The Lucky Star of Hidden Things
Review By Jack Little
Published in Issue 21.
The Lucky Star of Hidden Things is a mysterious book, tracing the memories of Africa and the childhood of the poet. This debut collection is a book of exploration, wandering and remembrance, the title is from a translation of ‘Sadalachbia’, the name given to a star whose appearance signals the arrival of spring. When it becomes visible, nomads pack up their tents and seek fresh pastures. This collection sings of times past, the memories of an outsider:
chongololo queues wait for pirate taxis;
men, dark as squid ink, drink chibuku
Her poems explore the primary, the beginning, Africa, and to this end, her work is riddled with beautiful words from distant cultures.
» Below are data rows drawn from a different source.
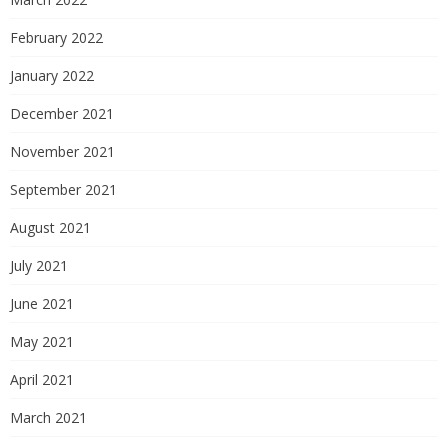
February 2022
January 2022
December 2021
November 2021
September 2021
August 2021
July 2021
June 2021
May 2021
April 2021
March 2021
Afric was raised in Zimbabwe and other countries and this sense of longing for something lost appears as a theme throughout. In fact it is infectious. The words used sound beautiful and with a glossary to explain their meaning, you are transported to other worlds: mangwanani, rondavel and kopje. Even the cover by Siobhán Hutson takes you out of your every day life, a beautiful fruit from another land adorns it like a star, mysterious and inviting.
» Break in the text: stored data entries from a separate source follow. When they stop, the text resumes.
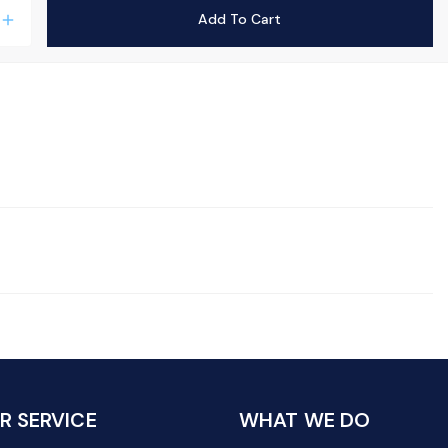
Add To Cart
add
 SERVICE
WHAT WE DO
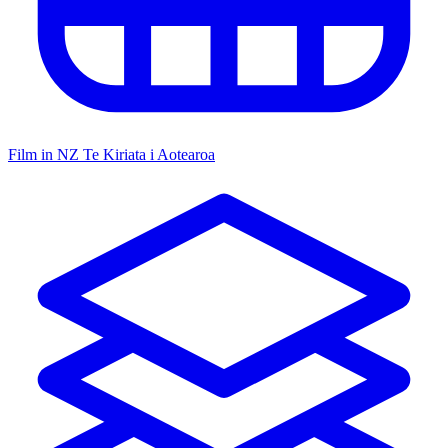
Film in NZ
Te Kiriata i Aotearoa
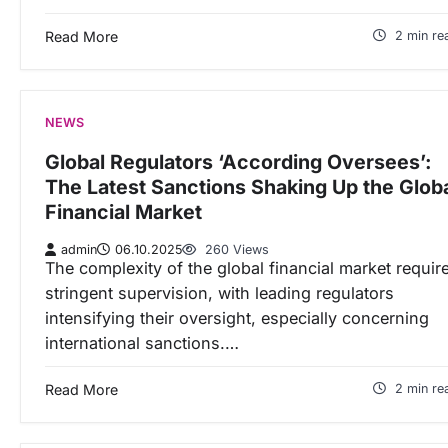
Read More
2 min re
NEWS
Global Regulators ‘According Oversees’:
The Latest Sanctions Shaking Up the Glob
Financial Market
admin
06.10.2025
260 Views
The complexity of the global financial market requir
stringent supervision, with leading regulators
intensifying their oversight, especially concerning
international sanctions.…
Read More
2 min re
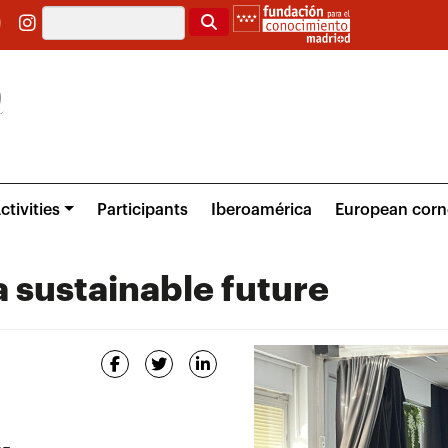
Search
ctivities
Participants
Iberoamérica
European corn
 sustainable future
Another important element of the book is its eroticism, the sensual, love and relationships. The poem “Do not lie to a lover”, she speaks of some universal truths of the game of love: Do not lie to a lover/ but on the other hand, /do not always /tell him the whole truth. Moreover the poem “Bodytalk” scream of seduction: Madeleine applauded at the vision/ - a man! – then loaded senses, flame and blood, / mouth a quiver.
I enjoyed reading this collection very much and without doubt, The Lucky Star of Hidden Things is an impressive first collection. Afric McGlinchey is one to watch for the future and as a recent winner of Ireland’s Hennessy Emerging Poetry Competition there is surely more wonderful poetry to come from this talented poet.
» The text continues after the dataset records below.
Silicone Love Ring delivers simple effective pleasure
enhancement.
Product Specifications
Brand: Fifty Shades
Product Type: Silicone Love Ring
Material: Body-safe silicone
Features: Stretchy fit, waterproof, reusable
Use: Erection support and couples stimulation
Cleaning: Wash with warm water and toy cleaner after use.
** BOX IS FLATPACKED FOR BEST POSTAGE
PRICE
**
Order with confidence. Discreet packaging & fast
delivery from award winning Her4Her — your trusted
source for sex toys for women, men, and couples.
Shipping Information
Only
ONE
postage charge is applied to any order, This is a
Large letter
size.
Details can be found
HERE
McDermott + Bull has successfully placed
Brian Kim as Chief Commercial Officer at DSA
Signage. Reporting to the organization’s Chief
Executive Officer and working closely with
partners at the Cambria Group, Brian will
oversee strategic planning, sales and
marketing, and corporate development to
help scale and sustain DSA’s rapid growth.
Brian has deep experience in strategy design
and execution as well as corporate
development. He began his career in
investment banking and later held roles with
Afric McGlinchey grew up in Ireland and South Africa. In 2010 she won the Hennessy Emerging Poetry Award. Her work has appeared in The Shop, Southword, Poetry Ireland Review, Scottish Poetry Review, Acumen, Magma and other magazines. Her recent awards include a Faber Academy Fellowship, a Pushcart Prize nomination and commendations in the Magma and Dromineer Poetry Competitions. She is an editor, reviewer and tutor, and lives in Kinsale, County Cork.